20 milliards de dinars d’infractions de change

Les services de contrôles douaniers comptent près de 500 PV d’infractions  de changes enregistrés annuellement  pour la période allant de 2010 à 2015. Selon le directeur du renseignement  et des enquêtes douanières,  Medjber Bouanane, le montant transféré de ces mêmes  infractions représente une valeur de 15 à 20 milliards de dinars.  
 

D’après  l’invité de la rédaction de la radio nationale, il s’agit,  « d’un courant de fraude qui a pris de l’ampleur notamment en période 2013/2014. Ceci concerne généralement  de la marchandise sans valeur commerciale (pierres, machines usagées..) et touche une catégorie de produits dont les avantages fiscaux sont minimes. Suite à l’intensification de nombre de contrôle douanier, ces chiffre en pris une tendance baissière durant la période 2015/2016, a-t-il rassuré. « Nous avons installé des systèmes de contrôles et de veilles au niveau des ports et des aéroports.
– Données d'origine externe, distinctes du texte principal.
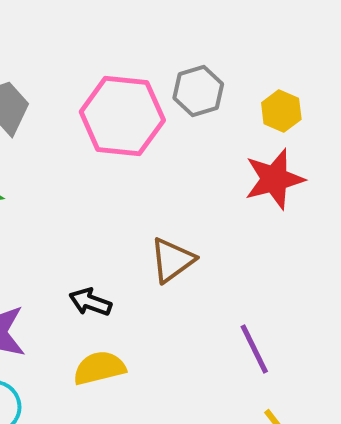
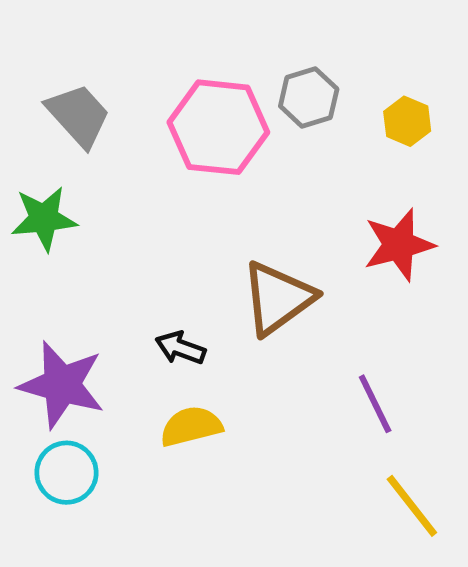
red star: (274, 179) -> (399, 245), moved
brown triangle: (172, 260) -> (278, 298), size x1.4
Et nous sommes passés de 300 contrôles en 2012/2013 à plus de 700 contrôles en 2015/2016. Ainsi, des régressions ont été enregistrées en matière de  montant transféré.  20 milliards de dinars est le montant enregistré en 2015. Le volume est descendu  durant le 1er semestre de 2016 jusqu’à 8 milliards de dinars alors qu’il avoisinait les 40 milliards de dinars en 2014», a souligné M. Bouanane. 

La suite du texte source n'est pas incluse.